*** Information supplied Section Begins ***
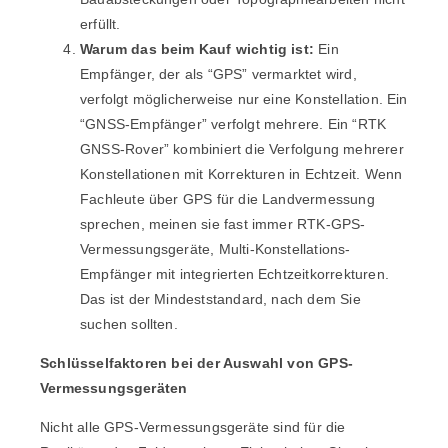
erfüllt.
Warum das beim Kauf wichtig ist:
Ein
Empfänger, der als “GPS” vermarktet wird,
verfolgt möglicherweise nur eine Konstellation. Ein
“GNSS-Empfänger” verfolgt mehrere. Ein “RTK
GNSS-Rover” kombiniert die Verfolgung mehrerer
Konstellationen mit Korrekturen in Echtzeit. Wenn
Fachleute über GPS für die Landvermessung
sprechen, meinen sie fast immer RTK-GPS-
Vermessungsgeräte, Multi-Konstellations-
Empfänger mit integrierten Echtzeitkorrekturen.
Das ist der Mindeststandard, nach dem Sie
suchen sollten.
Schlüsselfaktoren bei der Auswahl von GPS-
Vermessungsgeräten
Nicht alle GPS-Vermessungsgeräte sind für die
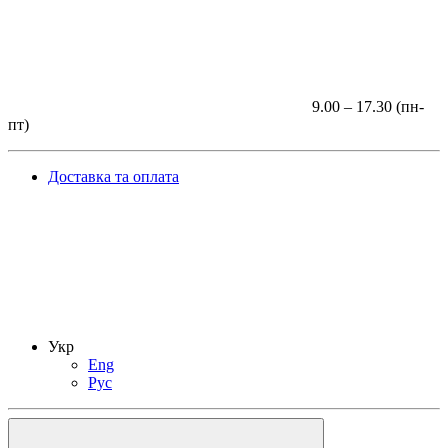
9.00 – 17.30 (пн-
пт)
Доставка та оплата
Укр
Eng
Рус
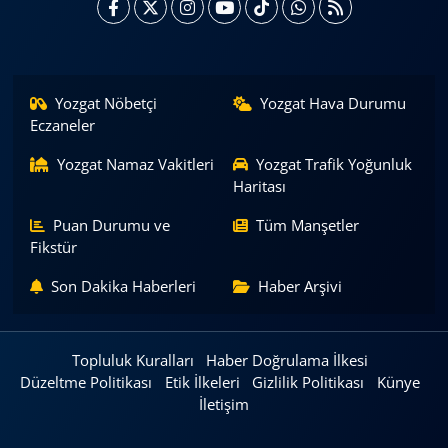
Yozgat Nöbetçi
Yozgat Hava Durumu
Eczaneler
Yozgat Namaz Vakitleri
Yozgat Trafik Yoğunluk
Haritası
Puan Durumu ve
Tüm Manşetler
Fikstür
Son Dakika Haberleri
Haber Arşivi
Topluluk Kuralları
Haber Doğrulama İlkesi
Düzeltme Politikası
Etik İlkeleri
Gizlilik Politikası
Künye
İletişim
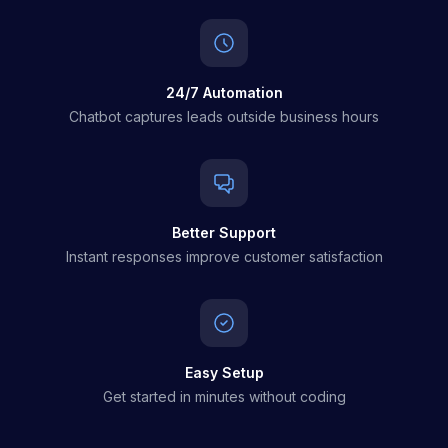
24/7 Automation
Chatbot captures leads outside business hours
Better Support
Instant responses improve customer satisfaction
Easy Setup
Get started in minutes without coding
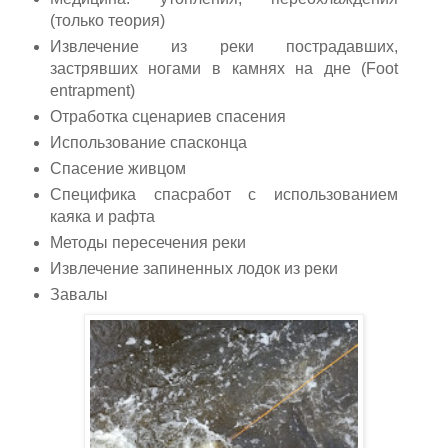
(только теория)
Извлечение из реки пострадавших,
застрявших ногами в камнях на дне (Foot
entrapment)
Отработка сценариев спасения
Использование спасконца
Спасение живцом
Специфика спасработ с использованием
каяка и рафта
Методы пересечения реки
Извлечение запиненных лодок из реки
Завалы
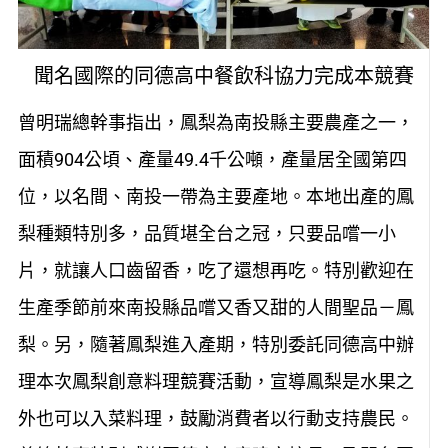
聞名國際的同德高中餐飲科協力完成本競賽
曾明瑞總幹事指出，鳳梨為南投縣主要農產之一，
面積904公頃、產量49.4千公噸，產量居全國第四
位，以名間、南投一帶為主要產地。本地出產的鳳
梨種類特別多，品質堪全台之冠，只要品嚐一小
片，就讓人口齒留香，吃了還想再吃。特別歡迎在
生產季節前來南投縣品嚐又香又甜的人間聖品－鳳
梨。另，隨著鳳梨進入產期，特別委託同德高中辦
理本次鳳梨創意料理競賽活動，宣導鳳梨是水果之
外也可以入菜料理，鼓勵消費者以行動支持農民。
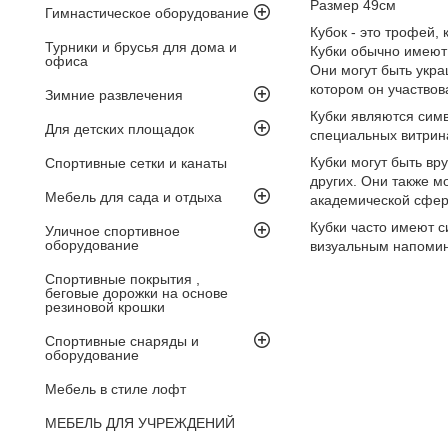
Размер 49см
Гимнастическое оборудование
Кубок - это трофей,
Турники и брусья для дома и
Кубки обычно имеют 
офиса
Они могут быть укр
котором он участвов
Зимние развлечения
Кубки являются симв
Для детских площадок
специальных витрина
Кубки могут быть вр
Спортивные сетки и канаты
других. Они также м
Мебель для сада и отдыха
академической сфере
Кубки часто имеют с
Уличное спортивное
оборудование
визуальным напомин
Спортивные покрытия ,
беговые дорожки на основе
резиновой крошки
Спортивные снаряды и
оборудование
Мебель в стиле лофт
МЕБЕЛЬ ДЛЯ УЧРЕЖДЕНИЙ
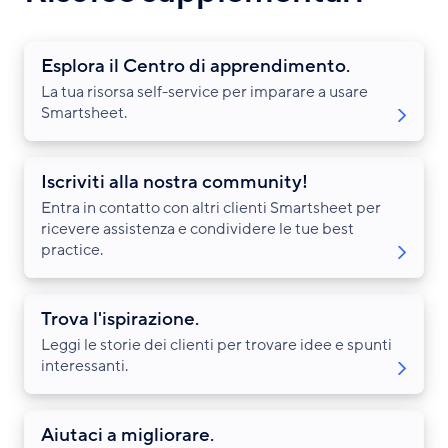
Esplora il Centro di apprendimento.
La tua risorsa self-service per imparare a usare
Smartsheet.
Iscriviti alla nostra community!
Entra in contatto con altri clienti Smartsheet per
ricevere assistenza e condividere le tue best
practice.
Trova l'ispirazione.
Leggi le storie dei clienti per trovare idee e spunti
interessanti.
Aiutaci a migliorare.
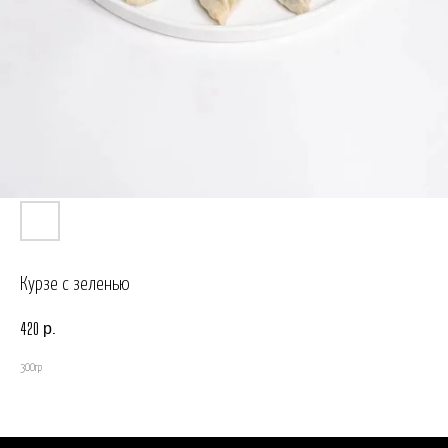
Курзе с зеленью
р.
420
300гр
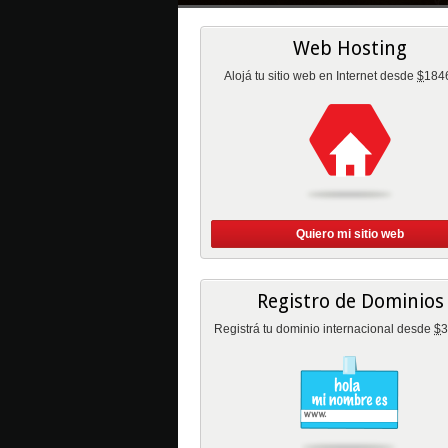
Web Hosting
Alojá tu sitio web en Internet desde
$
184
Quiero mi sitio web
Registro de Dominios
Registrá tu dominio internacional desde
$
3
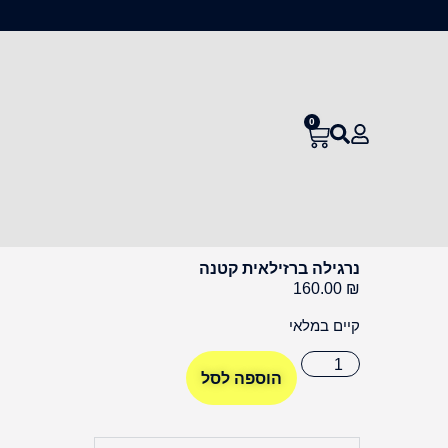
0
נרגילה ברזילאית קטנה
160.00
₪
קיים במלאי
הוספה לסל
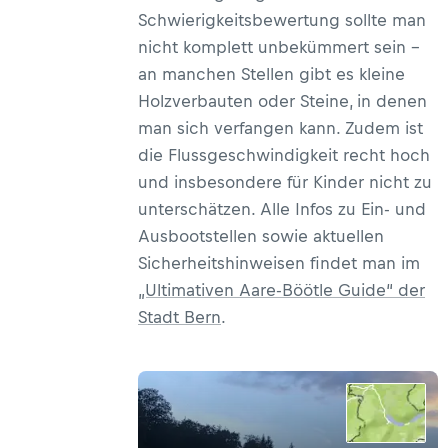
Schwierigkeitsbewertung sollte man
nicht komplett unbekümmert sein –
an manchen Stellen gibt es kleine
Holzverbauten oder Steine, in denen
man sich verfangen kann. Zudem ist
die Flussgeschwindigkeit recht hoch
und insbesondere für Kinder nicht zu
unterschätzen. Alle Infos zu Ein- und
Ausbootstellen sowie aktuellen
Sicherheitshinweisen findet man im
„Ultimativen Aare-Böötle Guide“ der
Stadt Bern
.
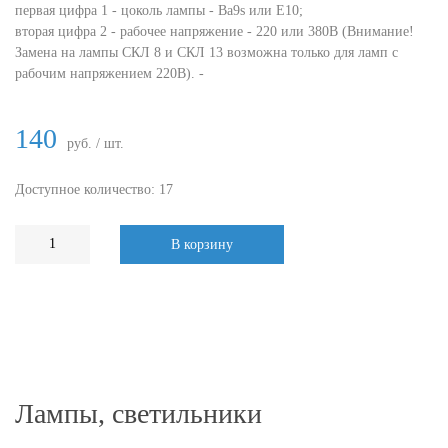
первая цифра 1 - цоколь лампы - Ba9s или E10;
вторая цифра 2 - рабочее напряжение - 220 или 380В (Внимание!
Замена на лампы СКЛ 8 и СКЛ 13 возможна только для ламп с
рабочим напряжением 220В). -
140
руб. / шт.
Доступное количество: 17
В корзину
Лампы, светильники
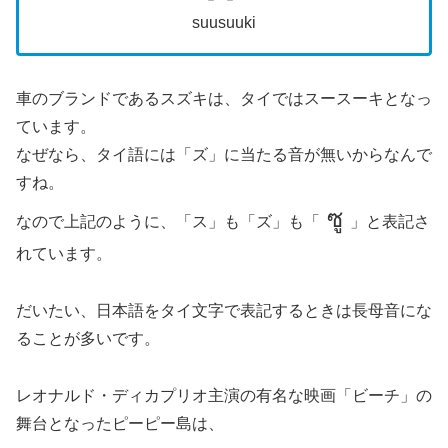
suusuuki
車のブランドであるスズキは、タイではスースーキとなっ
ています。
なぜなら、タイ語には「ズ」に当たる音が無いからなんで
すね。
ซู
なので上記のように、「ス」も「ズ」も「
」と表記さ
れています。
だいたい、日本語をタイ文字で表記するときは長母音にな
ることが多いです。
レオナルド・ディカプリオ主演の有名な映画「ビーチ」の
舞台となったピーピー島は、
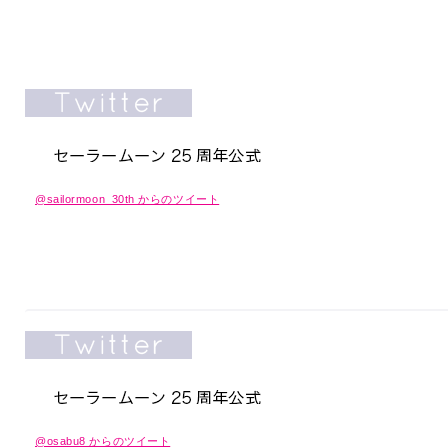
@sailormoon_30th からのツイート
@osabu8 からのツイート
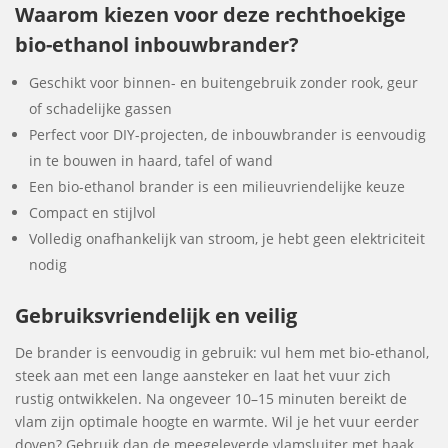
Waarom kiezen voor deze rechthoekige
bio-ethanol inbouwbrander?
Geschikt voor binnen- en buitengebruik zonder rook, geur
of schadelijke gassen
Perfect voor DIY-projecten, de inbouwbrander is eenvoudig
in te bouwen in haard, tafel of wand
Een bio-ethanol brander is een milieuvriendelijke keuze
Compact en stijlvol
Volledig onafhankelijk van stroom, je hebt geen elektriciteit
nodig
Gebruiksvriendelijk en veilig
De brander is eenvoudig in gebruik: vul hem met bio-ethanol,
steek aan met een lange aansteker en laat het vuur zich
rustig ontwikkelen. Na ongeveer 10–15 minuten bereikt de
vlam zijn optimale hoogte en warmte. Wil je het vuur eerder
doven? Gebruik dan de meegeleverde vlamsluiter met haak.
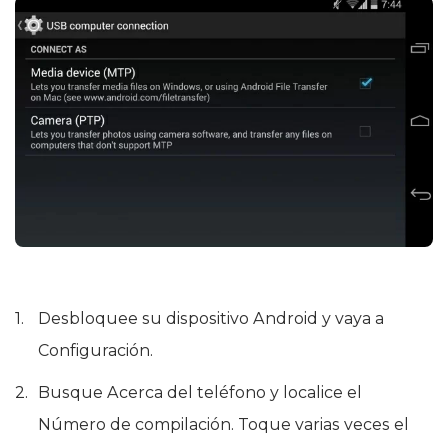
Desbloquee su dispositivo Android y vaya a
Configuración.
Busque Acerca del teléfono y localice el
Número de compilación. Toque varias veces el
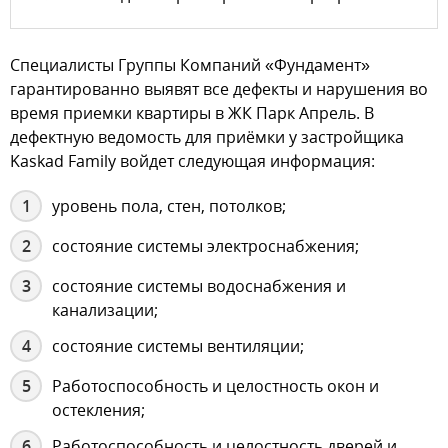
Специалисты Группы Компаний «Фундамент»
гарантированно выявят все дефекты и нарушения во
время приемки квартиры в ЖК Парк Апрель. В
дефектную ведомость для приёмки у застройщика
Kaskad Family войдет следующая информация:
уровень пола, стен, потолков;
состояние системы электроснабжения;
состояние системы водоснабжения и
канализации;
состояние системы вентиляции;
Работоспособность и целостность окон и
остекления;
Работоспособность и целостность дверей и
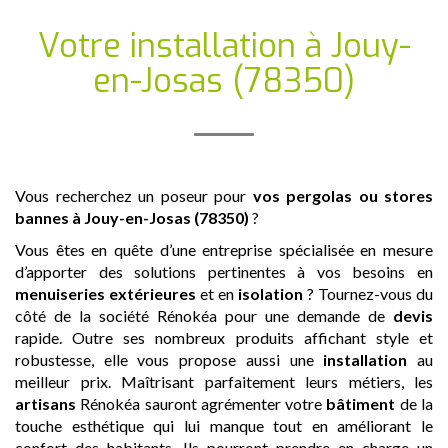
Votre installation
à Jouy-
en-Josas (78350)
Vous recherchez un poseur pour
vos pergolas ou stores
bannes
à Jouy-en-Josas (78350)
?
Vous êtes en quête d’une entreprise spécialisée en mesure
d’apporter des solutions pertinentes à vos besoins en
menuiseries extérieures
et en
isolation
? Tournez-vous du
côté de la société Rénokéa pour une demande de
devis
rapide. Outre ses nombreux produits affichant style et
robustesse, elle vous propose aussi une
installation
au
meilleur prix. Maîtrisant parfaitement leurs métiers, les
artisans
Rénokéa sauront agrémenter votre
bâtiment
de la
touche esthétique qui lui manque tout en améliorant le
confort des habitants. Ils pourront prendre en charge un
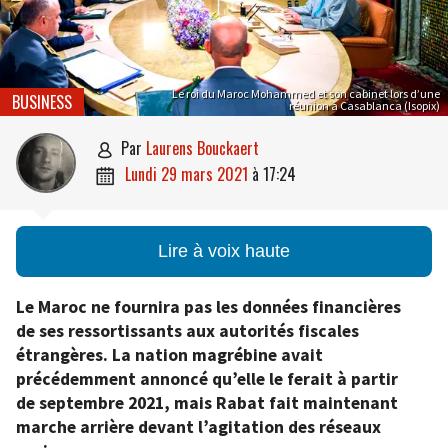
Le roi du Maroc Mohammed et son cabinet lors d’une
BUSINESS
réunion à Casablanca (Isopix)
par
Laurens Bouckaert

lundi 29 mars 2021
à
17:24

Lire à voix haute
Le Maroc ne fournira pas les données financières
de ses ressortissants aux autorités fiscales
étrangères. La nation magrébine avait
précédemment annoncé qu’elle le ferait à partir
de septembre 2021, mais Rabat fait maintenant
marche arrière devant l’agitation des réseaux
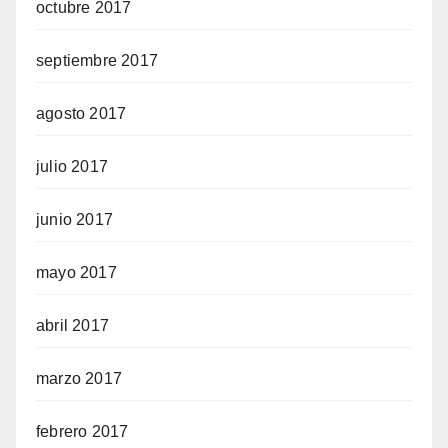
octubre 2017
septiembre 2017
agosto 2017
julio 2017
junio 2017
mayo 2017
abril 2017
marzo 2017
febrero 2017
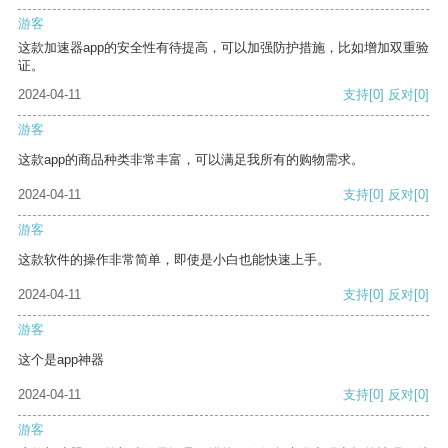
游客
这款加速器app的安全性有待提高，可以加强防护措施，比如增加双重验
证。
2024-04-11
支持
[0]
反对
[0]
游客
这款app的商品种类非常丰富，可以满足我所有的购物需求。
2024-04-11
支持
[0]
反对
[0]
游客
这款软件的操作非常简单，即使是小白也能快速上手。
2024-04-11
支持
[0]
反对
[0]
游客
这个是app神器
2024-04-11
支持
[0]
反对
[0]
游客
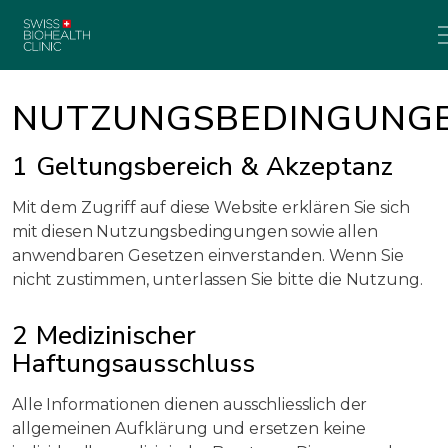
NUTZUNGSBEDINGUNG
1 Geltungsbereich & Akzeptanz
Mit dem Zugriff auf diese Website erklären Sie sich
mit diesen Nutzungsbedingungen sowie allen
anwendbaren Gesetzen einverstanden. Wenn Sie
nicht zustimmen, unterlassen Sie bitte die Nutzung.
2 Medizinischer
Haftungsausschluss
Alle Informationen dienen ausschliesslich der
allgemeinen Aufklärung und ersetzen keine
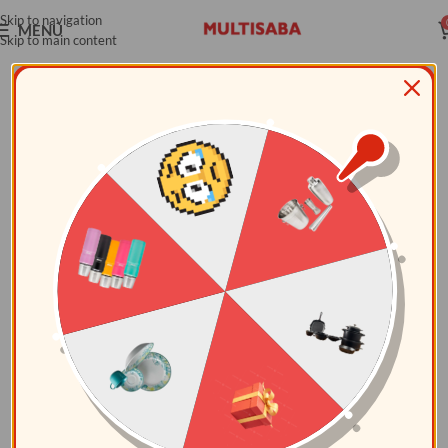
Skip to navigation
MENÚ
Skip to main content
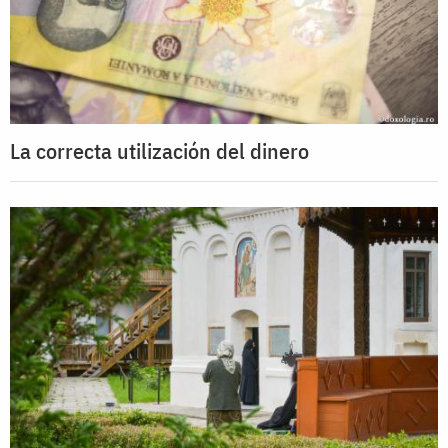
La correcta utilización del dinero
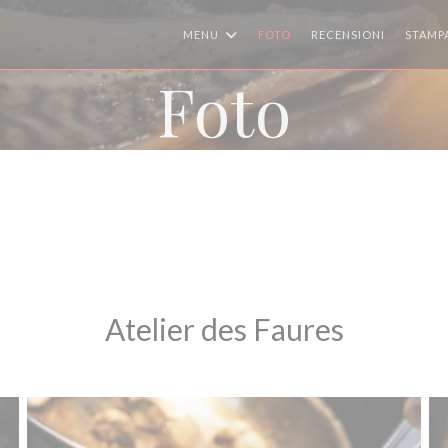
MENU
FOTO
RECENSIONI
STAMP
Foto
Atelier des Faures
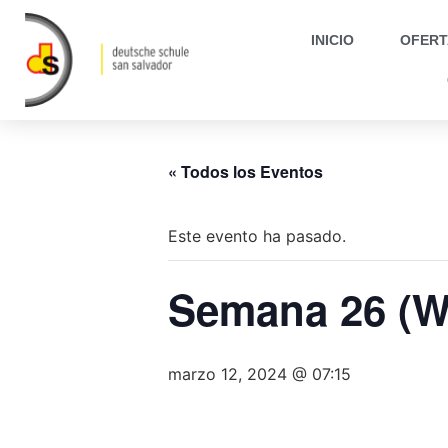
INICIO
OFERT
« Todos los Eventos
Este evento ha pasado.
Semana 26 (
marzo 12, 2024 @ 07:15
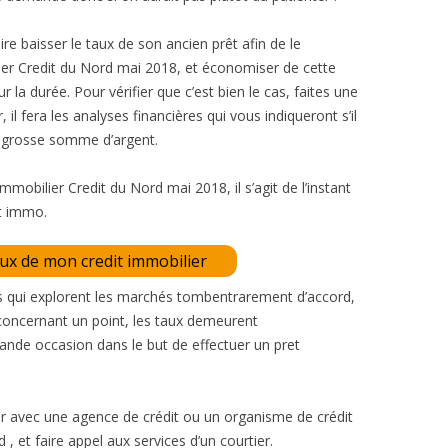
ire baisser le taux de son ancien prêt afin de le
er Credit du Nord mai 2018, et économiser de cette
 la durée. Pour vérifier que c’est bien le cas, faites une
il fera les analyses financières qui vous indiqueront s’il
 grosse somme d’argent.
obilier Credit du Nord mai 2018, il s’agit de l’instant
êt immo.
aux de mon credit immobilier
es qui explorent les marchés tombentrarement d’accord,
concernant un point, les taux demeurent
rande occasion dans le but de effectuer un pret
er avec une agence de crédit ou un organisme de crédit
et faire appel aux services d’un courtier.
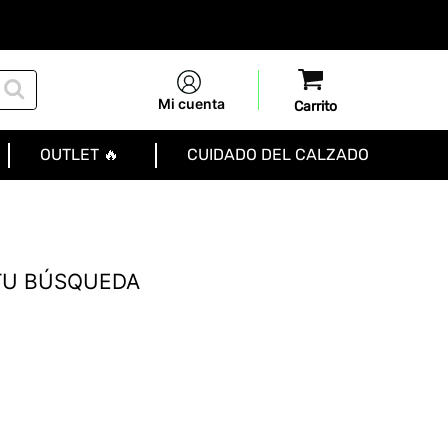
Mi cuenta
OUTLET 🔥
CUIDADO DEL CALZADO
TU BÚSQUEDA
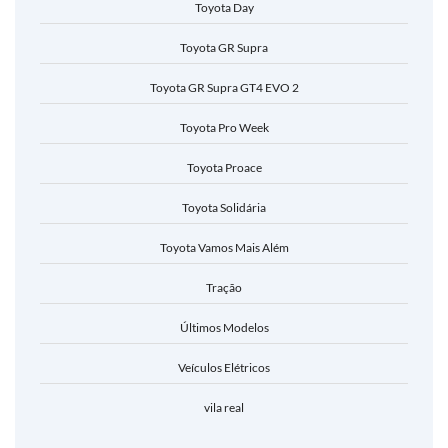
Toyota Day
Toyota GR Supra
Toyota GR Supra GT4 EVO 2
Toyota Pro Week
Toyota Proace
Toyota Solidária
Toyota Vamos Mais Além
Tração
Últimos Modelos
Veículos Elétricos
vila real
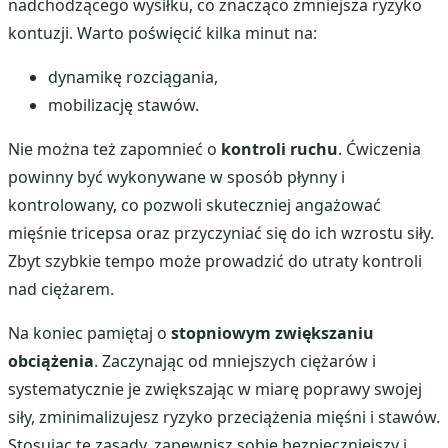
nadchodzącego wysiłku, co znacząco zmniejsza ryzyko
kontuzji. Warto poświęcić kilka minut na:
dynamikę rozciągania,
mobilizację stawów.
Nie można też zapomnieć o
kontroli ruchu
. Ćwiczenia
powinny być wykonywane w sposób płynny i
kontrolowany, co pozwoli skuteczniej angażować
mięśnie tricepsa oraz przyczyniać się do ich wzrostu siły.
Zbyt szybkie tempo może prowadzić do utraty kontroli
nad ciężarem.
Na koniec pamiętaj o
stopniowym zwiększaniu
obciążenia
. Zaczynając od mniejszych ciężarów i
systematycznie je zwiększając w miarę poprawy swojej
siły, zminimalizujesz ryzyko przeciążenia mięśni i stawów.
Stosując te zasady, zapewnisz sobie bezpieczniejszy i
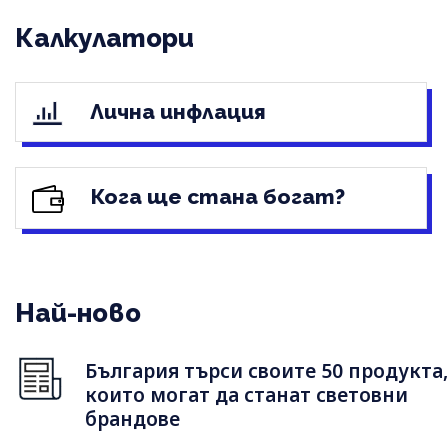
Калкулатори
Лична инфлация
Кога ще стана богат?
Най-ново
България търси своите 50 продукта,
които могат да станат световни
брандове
*** Information supplied Section Ends ***
> _Work instructions_
The string "clienti" appears in how many lines above? Answer with the number only.

> _Solution to this task_
2